Dear my friends,
I am working with a workshop “Writing Against Borders” by NYI Global Institute of Cultural, Cognitive, and Linguistic Studies before the Winter School starts in January. The workshop has been created and pursued by scholars, writers and students who ruminate and write into the notion of physical borders and mental borders. Join us if you want to read and discuss on this topic.
At the borders, there is always violence. Inside the borders, there are victims targeted by the label “the others” - the vulnerable groups being used, bullied and killed by the superior groups. There are radicalized victims and radicalized perpetrators. There are worthy victims and unworthy victims, even painful past can be labeled as shame and terror.
After the first meeting of this season at Writing Against Borders, I wrote these poems, my only therapeutic methods to reconciliate with what is happening beyond my reach.
A Day like Today
A day like today as you count the death number assuring yourself it is just a digital chart although your heart skips when it rises like heatwave A day like today you scream on squares and streets people tumble down because tears can't hold lives because the sea promises rising its salty empathy The day your hopelessness cracks a giant crevasse where your light seeps in from the darkness holding your neck - your throat is stopped by eroded glaciers A day when concrete powder flies into your dream- -or-nightmare under which bodies lie in imperfect pieces you wander collecting leftovers of weakened sobbing A day like today you turn off your device - disconnected from the anguish you can't reach soothe or ease you can't do anything because your world is burning the rain has turned into a hurricane so quick
Hunger Season
The straw shed casted a shadow on rotten soils. The daughter gazed at gnawing teeth - rumbling concrete banks Her heels peeled off the sand Hungry souls wandered on ripples tears on the lost dwellings The wind swept by failing gardens Slithering wounds. From wars to famines The dying flecks shone over cold rice Hundred-year-shadows vanished; the soil evanesced Ancestors walked like paper puppets mourning their missing children pierced by fired bullets [in an erased war]. The girl munched dead kernels Hunger thinned her into a paper cutout, taped on a corroded wall. Milky seedlings tasted salty.
Water Sonnet
Drink this water from the highest mountains Splitting glaciers and feeding mangoes This water diffuses Tibetan's monks' ash from their self-immolation yearning return Drink this water, taste those scattered from home in the cursing power of our shinning Buddha Gulp this water diluting temple's smoke mourning Vientiane sky, Thai's stampeding elephants May Buddha melt on fire on flesh on killing fields His lips swallows the bleeding Tonle Sap The land the sun never sets all summers Borders sketches his fraudulent smirks Now drown in water where Buddha betrays--- Concrete dams choke the way to oceans.
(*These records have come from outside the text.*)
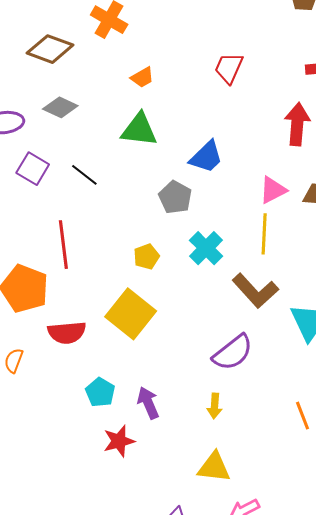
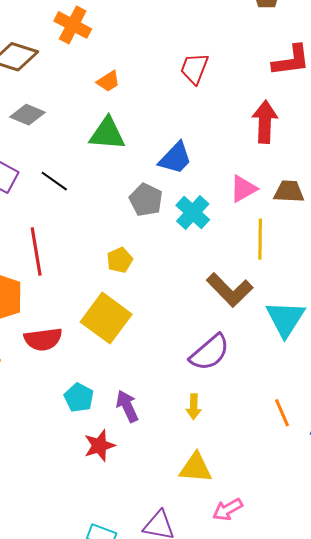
yellow line: (264, 234) -> (260, 239), moved
cyan cross: (206, 248) -> (193, 213), moved

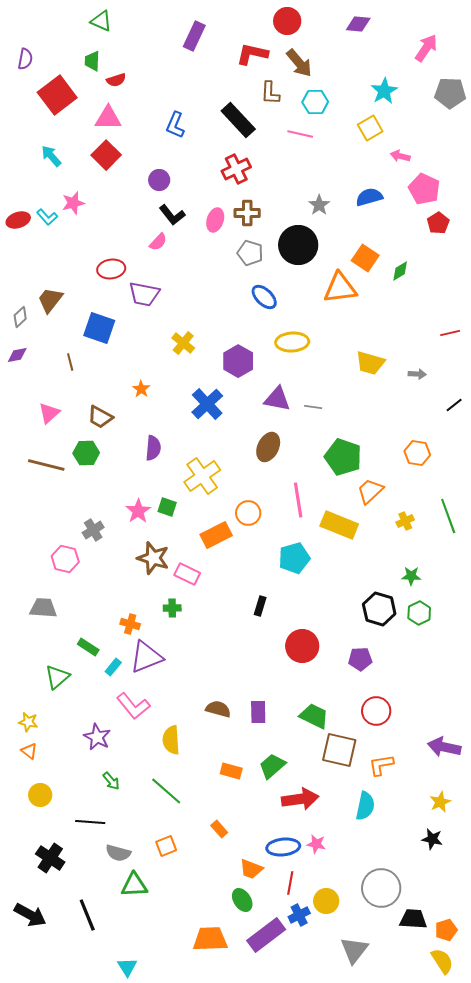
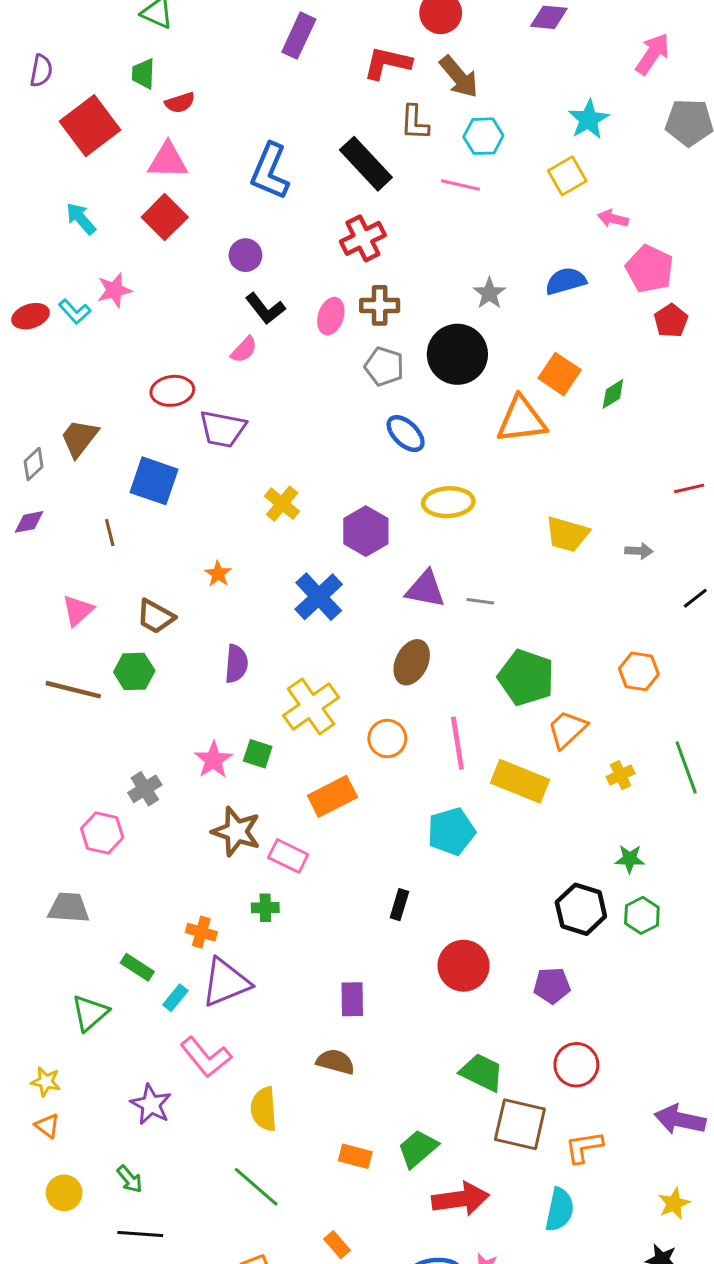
blue L-shape: (175, 125) -> (270, 171), size x1.4
orange circle: (248, 513) -> (387, 738), moved
purple rectangle: (258, 712) -> (352, 999), moved
green arrow: (111, 781) -> (130, 1179), moved

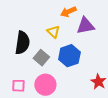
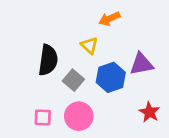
purple triangle: (85, 26) -> (142, 64), moved

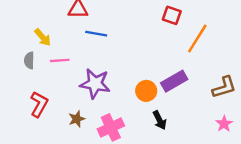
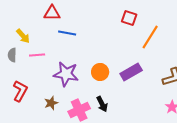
orange circle: (146, 91) -> (100, 72), moved
black arrow: (160, 120) -> (102, 104), moved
My neighbor is a machine gun
peeking Cairo from a dark window
My neighbor is a machine gun staring at me through the desert-covered eyelashes My neighbor is a king's stone ears listening to sand howling dreams into tornadoes My neighbor squints her eyes of Horus bleeding the sun licking the baby sheep's cry My neighbor whispers her secret invitation thick as camel's milk, sweetly dark dates My neighbor's body trembles the sand swallows our feet, chases wandering mind A fly flaps her wings and dives into the camel's eye well - into an explosion Our orange sun smells gun power My lips kiss the horizontal melting barrel.
The Peace that Creates Me
Peace munches my head- -a cricket chirps into the liquified night Peace in decades of illusion sinks my knees until I genuflect A beggar for peace sees a hole on his palms leaking reality the sky is tattered, threads of hope wrap around my necks and squeeze peace nibbles my finger bones spits out grains of brutality the illusion swallows tolerance conceiving a creature of glutton I am born of this cannibalization.